#### Work to be completed
For the word "komme", count the lines of the records that hold it, and give only that number.
++++++
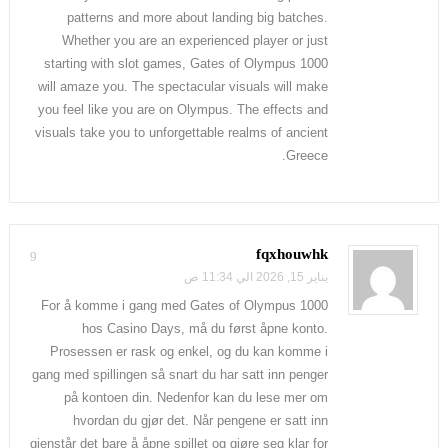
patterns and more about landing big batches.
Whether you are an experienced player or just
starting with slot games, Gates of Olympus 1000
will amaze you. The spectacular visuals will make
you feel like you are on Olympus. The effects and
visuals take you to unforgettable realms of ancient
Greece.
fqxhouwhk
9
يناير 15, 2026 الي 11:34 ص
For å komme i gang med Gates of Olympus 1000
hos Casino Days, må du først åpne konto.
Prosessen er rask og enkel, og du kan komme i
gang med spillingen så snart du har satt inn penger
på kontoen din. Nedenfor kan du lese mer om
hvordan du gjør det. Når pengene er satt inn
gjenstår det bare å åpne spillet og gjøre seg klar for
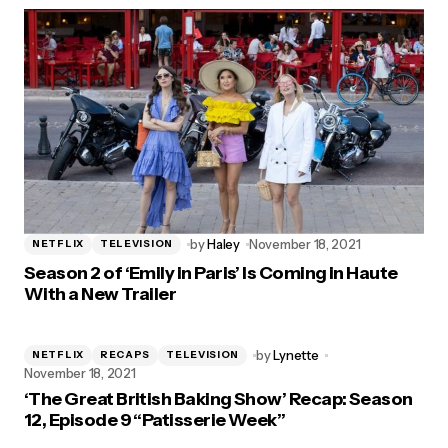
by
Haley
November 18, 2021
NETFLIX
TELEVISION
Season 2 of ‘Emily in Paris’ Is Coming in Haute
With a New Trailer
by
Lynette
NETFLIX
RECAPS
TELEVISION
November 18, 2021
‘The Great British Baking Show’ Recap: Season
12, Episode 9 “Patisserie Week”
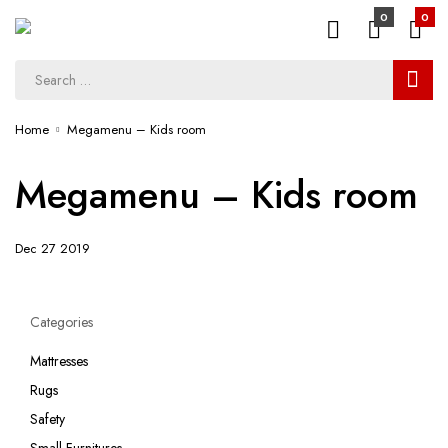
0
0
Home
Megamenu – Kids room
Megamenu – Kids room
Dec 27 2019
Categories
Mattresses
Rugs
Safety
++++++
#### Task answer
2